**WORK REQUEST:** Within the material below, count how many lines contain "black". Answer with only that number.

═════ RECORDS PROVIDED

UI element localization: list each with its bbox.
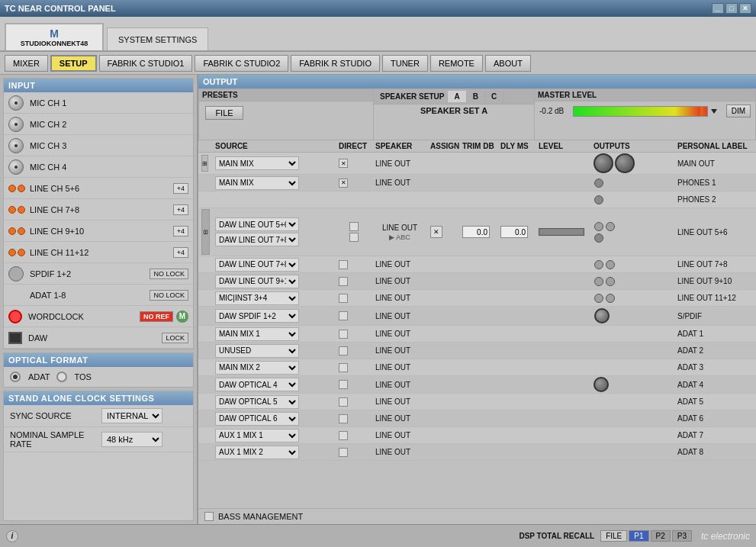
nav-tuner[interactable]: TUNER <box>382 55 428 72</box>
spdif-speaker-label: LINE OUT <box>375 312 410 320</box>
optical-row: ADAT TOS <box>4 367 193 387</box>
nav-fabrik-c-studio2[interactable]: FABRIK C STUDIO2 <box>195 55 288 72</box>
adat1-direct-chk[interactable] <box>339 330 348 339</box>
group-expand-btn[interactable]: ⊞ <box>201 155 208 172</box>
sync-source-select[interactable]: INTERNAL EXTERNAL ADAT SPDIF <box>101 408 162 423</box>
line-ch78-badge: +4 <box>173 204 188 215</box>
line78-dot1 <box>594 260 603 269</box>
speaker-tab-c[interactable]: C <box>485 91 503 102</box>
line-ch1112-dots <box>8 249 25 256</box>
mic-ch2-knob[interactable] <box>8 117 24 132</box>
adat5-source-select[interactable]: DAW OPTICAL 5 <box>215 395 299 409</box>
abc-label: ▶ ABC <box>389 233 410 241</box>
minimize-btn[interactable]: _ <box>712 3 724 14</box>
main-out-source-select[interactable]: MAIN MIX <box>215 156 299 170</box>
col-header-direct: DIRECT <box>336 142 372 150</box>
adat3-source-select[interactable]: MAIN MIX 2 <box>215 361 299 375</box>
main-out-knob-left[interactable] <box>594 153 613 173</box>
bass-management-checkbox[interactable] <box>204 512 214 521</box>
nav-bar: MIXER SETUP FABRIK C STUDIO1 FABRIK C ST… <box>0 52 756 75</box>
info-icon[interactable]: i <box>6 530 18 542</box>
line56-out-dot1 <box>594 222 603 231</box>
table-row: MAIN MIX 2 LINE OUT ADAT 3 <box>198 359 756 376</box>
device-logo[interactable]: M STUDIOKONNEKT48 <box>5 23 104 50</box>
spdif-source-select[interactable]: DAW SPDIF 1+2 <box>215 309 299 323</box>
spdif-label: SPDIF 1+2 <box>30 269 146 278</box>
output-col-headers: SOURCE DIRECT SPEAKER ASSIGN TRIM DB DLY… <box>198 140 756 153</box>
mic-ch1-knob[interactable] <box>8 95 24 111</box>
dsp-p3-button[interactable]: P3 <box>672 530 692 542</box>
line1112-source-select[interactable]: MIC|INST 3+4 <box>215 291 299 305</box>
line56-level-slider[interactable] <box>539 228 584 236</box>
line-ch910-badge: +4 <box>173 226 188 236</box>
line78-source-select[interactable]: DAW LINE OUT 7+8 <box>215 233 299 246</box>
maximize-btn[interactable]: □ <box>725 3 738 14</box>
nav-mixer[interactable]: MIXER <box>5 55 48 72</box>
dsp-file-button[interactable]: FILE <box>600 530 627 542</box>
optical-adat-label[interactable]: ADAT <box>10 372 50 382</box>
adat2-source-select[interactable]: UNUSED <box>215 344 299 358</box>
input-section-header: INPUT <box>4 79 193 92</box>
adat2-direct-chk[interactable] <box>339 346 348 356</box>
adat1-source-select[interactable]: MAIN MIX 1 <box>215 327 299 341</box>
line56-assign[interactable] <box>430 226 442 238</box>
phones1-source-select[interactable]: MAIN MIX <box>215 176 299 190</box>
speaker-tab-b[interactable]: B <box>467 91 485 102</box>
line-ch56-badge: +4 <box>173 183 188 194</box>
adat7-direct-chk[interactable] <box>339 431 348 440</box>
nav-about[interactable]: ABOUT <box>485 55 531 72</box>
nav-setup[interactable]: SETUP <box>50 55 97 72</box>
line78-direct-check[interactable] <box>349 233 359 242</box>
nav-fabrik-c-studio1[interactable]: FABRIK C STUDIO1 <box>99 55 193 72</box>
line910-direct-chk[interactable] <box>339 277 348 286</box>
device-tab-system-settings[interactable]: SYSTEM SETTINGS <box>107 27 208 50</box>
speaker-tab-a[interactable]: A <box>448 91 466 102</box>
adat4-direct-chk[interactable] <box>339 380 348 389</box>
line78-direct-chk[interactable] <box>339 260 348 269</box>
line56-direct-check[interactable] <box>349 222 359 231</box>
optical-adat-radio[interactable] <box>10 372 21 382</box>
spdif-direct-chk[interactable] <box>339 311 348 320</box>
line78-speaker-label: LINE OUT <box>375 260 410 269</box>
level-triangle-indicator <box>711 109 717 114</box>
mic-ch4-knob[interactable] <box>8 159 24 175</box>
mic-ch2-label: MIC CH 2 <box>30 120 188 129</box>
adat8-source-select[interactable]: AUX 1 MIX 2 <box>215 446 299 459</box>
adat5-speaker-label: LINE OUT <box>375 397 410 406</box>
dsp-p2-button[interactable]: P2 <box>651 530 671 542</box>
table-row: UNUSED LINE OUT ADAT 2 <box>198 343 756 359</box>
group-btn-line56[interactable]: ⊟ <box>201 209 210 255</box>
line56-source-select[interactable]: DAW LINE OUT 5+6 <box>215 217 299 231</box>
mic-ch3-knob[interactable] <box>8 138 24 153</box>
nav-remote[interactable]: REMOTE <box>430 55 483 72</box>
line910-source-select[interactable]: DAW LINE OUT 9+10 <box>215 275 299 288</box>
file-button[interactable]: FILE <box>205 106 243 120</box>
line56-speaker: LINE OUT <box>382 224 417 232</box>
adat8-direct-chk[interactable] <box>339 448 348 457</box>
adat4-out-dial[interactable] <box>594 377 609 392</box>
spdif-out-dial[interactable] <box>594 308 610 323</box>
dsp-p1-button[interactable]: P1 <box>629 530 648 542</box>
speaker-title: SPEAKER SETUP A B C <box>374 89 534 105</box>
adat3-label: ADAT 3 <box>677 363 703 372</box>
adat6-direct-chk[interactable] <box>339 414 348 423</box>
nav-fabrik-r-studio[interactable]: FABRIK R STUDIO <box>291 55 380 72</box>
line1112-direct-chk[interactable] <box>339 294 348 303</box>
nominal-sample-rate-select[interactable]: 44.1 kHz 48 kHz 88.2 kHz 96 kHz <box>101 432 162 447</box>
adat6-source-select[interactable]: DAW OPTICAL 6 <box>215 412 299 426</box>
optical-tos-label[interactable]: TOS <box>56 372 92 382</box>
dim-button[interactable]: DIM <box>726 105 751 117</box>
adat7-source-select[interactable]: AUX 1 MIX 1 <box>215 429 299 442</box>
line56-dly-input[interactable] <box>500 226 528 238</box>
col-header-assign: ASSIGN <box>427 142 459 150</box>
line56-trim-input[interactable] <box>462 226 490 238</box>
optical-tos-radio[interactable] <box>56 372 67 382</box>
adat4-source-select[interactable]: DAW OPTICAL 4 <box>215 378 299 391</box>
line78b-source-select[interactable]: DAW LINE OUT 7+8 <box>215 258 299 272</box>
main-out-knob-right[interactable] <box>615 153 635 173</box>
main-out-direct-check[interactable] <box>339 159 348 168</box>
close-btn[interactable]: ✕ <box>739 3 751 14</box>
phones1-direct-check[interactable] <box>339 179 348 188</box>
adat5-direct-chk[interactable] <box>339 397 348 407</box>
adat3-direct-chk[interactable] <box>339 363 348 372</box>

══════════
═════ RECORDS PROVIDED

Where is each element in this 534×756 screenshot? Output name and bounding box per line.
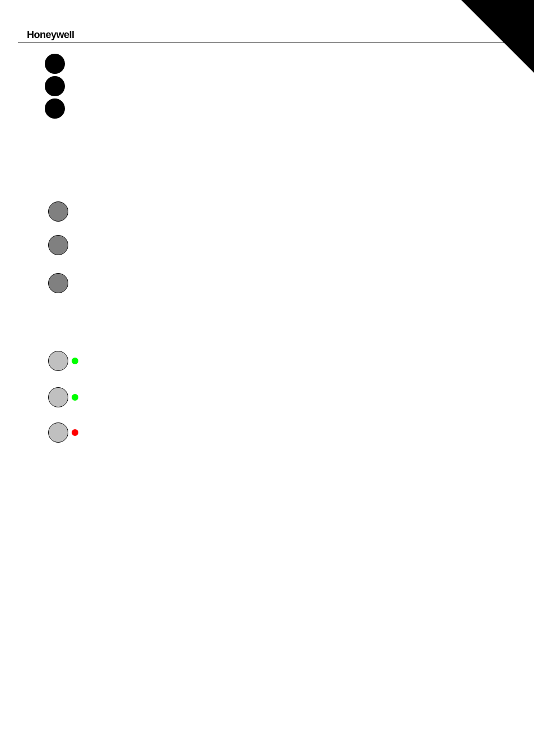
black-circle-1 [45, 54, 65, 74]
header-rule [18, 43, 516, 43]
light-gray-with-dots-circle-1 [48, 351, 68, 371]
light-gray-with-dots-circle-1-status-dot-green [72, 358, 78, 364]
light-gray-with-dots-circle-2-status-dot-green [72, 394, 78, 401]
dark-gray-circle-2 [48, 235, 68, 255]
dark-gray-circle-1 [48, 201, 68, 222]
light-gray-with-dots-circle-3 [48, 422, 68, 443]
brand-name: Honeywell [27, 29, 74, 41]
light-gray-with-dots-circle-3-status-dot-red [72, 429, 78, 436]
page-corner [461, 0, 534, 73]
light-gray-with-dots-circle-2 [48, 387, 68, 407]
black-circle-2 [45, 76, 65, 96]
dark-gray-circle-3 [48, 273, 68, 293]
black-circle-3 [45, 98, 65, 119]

══════════

**SOLUTION TO THE EXERCISE:** 3